Starting at the line below with "Documentation" and stopping at the line with "más de dos décadas de este escándalo la ex", please print each line exactly, those two included, and skip every picture.

### Saved entries
---*---

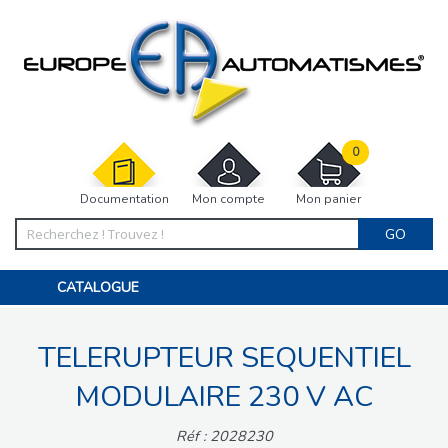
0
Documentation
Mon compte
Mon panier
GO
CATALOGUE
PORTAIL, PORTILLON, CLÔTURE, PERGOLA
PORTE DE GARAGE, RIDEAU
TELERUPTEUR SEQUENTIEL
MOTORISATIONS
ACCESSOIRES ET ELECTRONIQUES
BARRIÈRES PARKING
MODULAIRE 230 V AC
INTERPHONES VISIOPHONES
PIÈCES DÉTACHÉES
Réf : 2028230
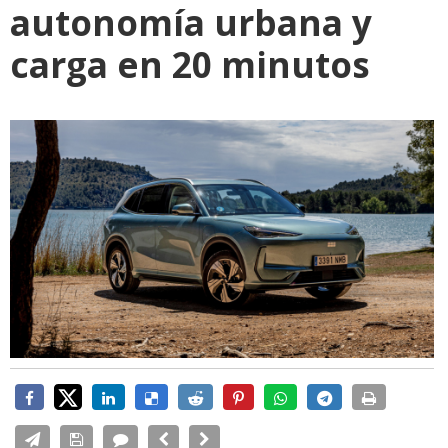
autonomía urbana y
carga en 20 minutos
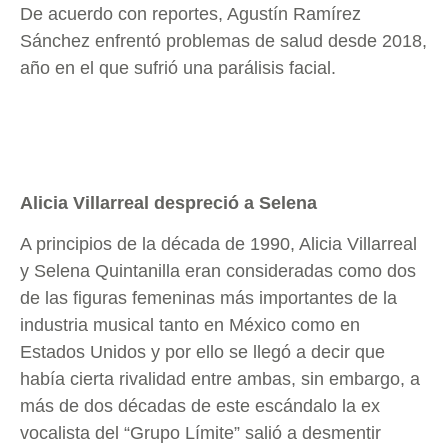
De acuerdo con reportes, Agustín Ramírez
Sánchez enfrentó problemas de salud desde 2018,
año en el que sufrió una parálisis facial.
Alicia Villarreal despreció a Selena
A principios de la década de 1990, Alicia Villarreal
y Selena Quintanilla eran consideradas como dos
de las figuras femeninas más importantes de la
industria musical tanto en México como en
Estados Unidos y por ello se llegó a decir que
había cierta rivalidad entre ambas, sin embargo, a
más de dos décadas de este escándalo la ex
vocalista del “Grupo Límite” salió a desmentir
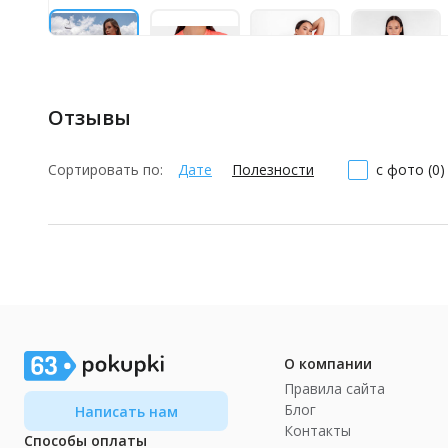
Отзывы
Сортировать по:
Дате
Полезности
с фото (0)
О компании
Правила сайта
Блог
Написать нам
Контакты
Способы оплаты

---*---

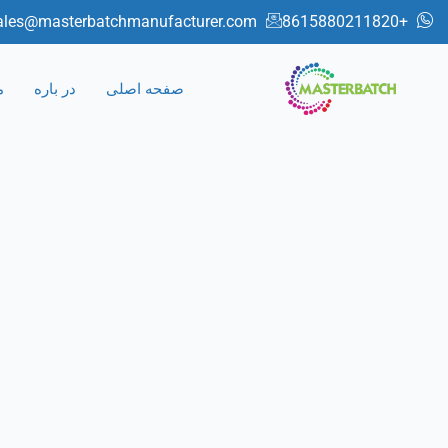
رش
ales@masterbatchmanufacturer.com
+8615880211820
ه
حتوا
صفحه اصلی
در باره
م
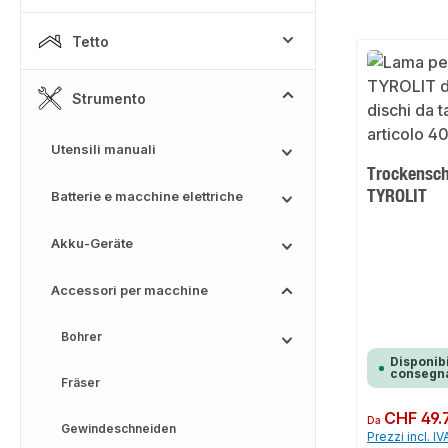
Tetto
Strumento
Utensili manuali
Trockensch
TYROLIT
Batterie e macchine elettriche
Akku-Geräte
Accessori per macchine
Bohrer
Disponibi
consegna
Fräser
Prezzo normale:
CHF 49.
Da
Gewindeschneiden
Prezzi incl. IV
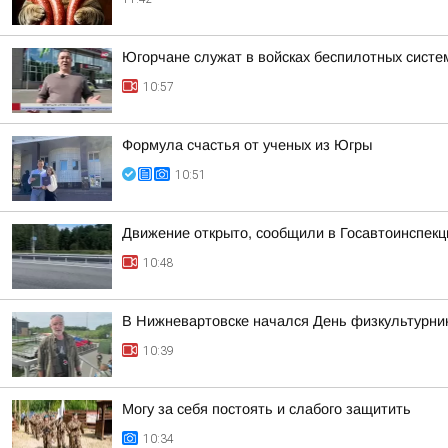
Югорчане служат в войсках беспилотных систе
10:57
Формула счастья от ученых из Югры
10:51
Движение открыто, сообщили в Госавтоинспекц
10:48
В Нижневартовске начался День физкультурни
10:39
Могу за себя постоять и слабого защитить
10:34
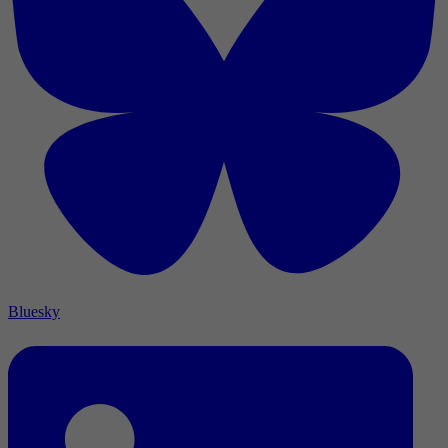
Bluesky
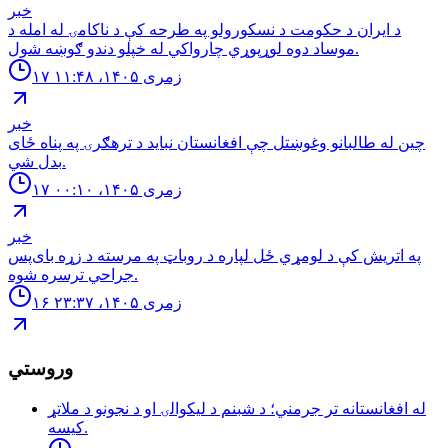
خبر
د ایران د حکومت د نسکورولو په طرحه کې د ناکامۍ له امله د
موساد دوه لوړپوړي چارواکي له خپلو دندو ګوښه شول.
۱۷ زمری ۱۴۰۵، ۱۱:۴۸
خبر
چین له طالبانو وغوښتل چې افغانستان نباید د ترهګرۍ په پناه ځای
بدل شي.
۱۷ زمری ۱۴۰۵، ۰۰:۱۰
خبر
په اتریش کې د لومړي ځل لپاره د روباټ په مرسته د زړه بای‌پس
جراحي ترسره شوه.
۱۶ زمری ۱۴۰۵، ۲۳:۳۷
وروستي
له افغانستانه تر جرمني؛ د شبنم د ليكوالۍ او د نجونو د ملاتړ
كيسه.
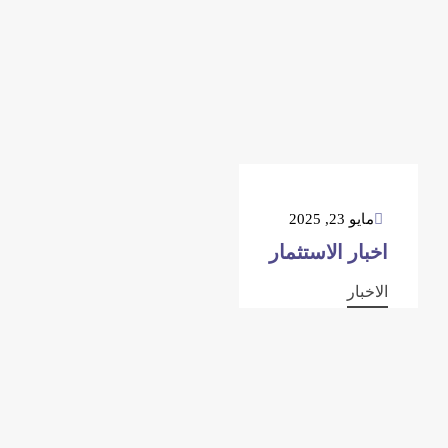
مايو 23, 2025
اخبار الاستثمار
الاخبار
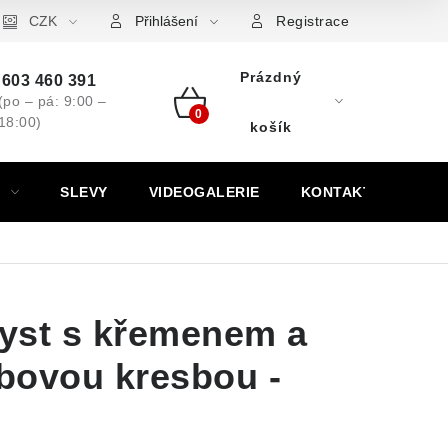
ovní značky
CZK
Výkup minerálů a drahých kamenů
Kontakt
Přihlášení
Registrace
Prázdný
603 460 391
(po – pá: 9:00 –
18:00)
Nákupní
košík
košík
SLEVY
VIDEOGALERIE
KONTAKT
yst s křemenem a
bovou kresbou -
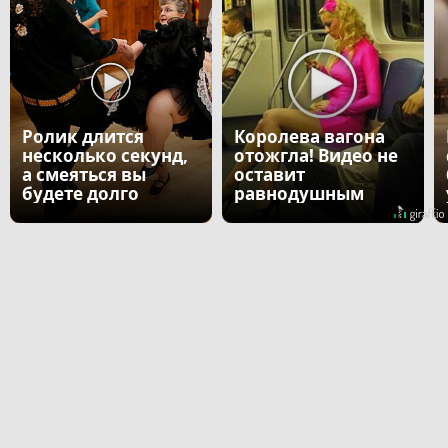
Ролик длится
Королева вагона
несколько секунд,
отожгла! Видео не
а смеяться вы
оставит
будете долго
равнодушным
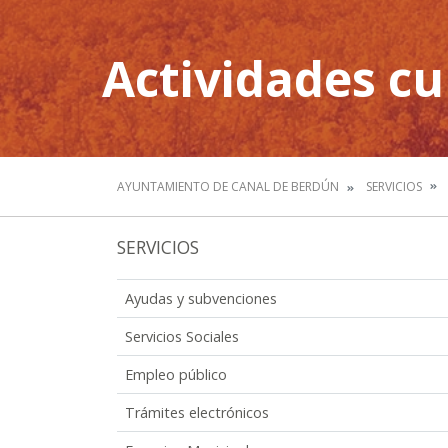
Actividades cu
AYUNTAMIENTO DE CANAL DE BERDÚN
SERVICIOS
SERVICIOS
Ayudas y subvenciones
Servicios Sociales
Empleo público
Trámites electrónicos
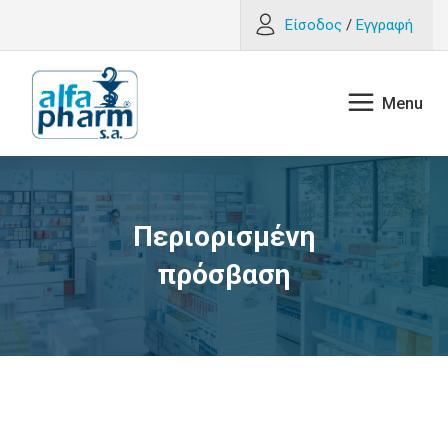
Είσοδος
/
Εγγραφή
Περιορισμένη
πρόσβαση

---*---

### Result of this exercise
Documentation
Mon compte
Mon panier
GO
CATALOGUE
PORTAIL, PORTILLON, CLÔTURE, PERGOLA
PORTE DE GARAGE, RIDEAU
TELERUPTEUR SEQUENTIEL
MOTORISATIONS
ACCESSOIRES ET ELECTRONIQUES
BARRIÈRES PARKING
MODULAIRE 230 V AC
INTERPHONES VISIOPHONES
PIÈCES DÉTACHÉES
Réf : 2028230
autonomía urbana y
carga en 20 minutos
De acuerdo con reportes, Agustín Ramírez
Sánchez enfrentó problemas de salud desde 2018,
año en el que sufrió una parálisis facial.
Alicia Villarreal despreció a Selena
A principios de la década de 1990, Alicia Villarreal
y Selena Quintanilla eran consideradas como dos
de las figuras femeninas más importantes de la
industria musical tanto en México como en
Estados Unidos y por ello se llegó a decir que
había cierta rivalidad entre ambas, sin embargo, a
más de dos décadas de este escándalo la ex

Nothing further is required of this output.